··· Dataset entries ···

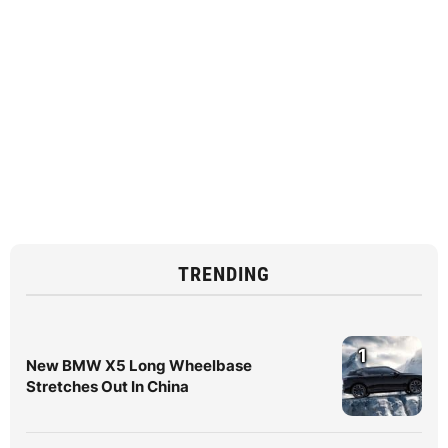
TRENDING
1
New BMW X5 Long Wheelbase
Stretches Out In China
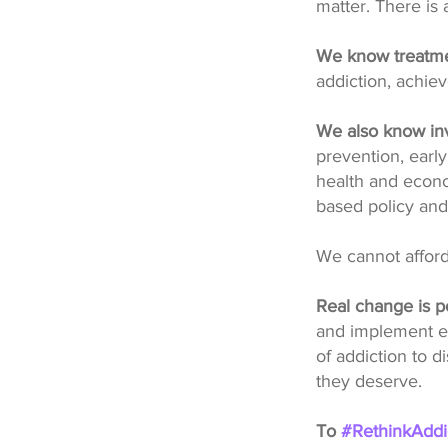
matter. There is
We know treatme
addiction, achiev
We also know inv
prevention, early
health and econo
based policy and
We cannot afford
Real change is p
and implement ev
of addiction to 
they deserve.
To
#RethinkAddi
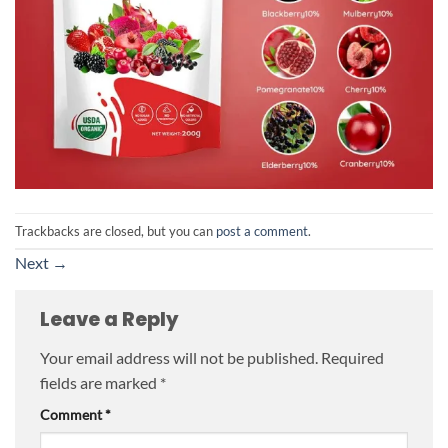
Trackbacks are closed, but you can
post a comment
.
Next
→
Leave a Reply
Your email address will not be published.
Required
fields are marked
*
Comment
*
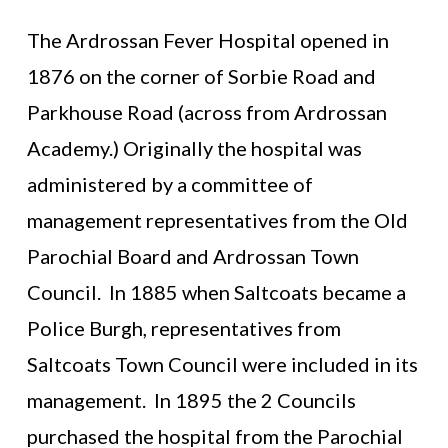
The Ardrossan Fever Hospital opened in
1876 on the corner of Sorbie Road and
Parkhouse Road (across from Ardrossan
Academy.) Originally the hospital was
administered by a committee of
management representatives from the Old
Parochial Board and Ardrossan Town
Council. In 1885 when Saltcoats became a
Police Burgh, representatives from
Saltcoats Town Council were included in its
management. In 1895 the 2 Councils
purchased the hospital from the Parochial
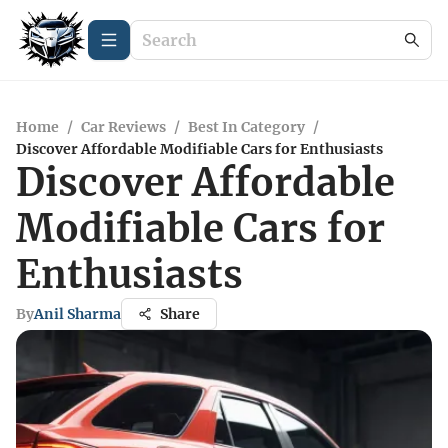
Home
/
Car Reviews
/
Best In Category
/
Discover Affordable Modifiable Cars for Enthusiasts
Discover Affordable
Modifiable Cars for
Enthusiasts
By
Anil Sharma
Share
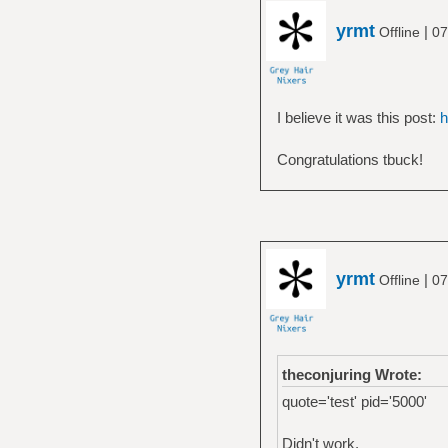
yrmt
|
Offline
07
I believe it was this post:
h
Congratulations tbuck!
yrmt
|
Offline
07
theconjuring Wrote:
quote='test' pid='5000'
Didn't work.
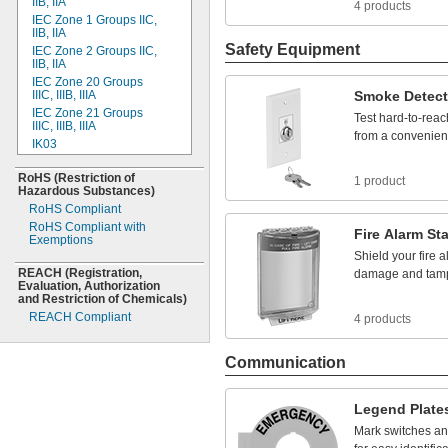
IIB,
IIA
4 products
ETL
IEC Zone 1 Groups
IIC,
FCC Compliant
IIB,
IIA
FDA Compliant
Safety Equipment
IEC Zone 2 Groups
IIC,
Fed.
Spec.
IIB,
IIA
FM
IEC Zone 20 Groups
IIIC,
IIIB,
IIIA
Smoke
Detect
IEC
IEC Zone 21 Groups
IEC 60947
Test
hard
-
to
-
reac
IIIC,
IIIB,
IIIA
IEC
60947-2
from
a
convenien
IK03
IEC
60947-5-8
IK05
IEC 61008
RoHS
(Restriction
of
IK10
1 product
IEC
61010-2
Hazardous
Substances)
IP01
IEC
81346-2
RoHS Compliant
IP02
IECEx Certified
RoHS Compliant with
Fire
Alarm
Sta
IP04
Exemptions
ISO
IP07
Shield
your
fire
a
ISO/TS 15066
IP08
REACH
(Registration,
damage
and
tam
Mil.
Spec.
Evaluation,
Authorization
IP20
NEC/CEC
Zone Rated
and Restriction of
Chemicals)
IP30
NFPA
REACH Compliant
4 products
IP31
NSF/ANSI
IP40
OSHA
IP41
Communication
SAE
IP43
SGS Listed
IP50
TUV Rheinland
Legend
Plate
IP54
TUV SUD
Mark
switches
an
IP55
UL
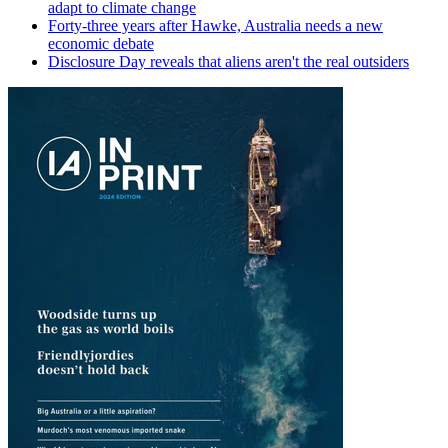
adapt to climate change
Forty-three years after Hawke, Australia needs a new
economic debate
Disclosure Day reveals that aliens aren't the real outsiders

···

● **Exercise details**
Each record above is to be copied exactly. Drop the pictures.

● **Written reply**
TRENDING
1
New BMW X5 Long Wheelbase
Stretches Out In China
matter. There is
We know treatme
addiction, achiev
We also know inv
prevention, early
health and econo
based policy and
We cannot afford
Real change is p
and implement ev
of addiction to 
they deserve.
To
#RethinkAddi
Trackbacks are closed, but you can
post a comment
.
Next
→
Leave a Reply
Your email address will not be published.
Required
fields are marked
*
Comment
*
The Ardrossan Fever Hospital opened in
1876 on the corner of Sorbie Road and
Parkhouse Road (across from Ardrossan
Academy.) Originally the hospital was
administered by a committee of
management representatives from the Old
Parochial Board and Ardrossan Town
Council. In 1885 when Saltcoats became a
Police Burgh, representatives from
Saltcoats Town Council were included in its
management. In 1895 the 2 Councils
purchased the hospital from the Parochial
Home
/
Car Reviews
/
Best In Category
/
Discover Affordable Modifiable Cars for Enthusiasts
Discover Affordable
Modifiable Cars for
Enthusiasts
By
Anil Sharma
Share
yrmt
|
Offline
07
I believe it was this post:
h
Congratulations tbuck!
yrmt
|
Offline
07
theconjuring Wrote:
quote='test' pid='5000'
Didn't work.
IIB,
IIA
4 products
ETL
IEC Zone 1 Groups
IIC,
FCC Compliant
IIB,
IIA
FDA Compliant
Safety Equipment
IEC Zone 2 Groups
IIC,
Fed.
Spec.
IIB,
IIA
FM
IEC Zone 20 Groups
IIIC,
IIIB,
IIIA
Smoke
Detect
IEC
IEC Zone 21 Groups
IEC 60947
Test
hard
-
to
-
reac
IIIC,
IIIB,
IIIA
IEC
60947-2
from
a
convenien
IK03
IEC
60947-5-8
IK05
IEC 61008
RoHS
(Restriction
of
IK10
1 product
IEC
61010-2
Hazardous
Substances)
IP01
IEC
81346-2
RoHS Compliant
IP02
IECEx Certified
RoHS Compliant with
Fire
Alarm
Sta
IP04
Exemptions
ISO
IP07
Shield
your
fire
a
ISO/TS 15066
IP08
REACH
(Registration,
damage
and
tam
Mil.
Spec.
Evaluation,
Authorization
IP20
NEC/CEC
Zone Rated
and Restriction of
Chemicals)
IP30
NFPA
REACH Compliant
4 products
IP31
NSF/ANSI
IP40
OSHA
IP41
Communication
SAE
IP43
SGS Listed
IP50
TUV Rheinland
Legend
Plate
IP54
TUV SUD
Mark
switches
an
IP55
UL
adapt to climate change
Forty-three years after Hawke, Australia needs a new
economic debate
Disclosure Day reveals that aliens aren't the real outsiders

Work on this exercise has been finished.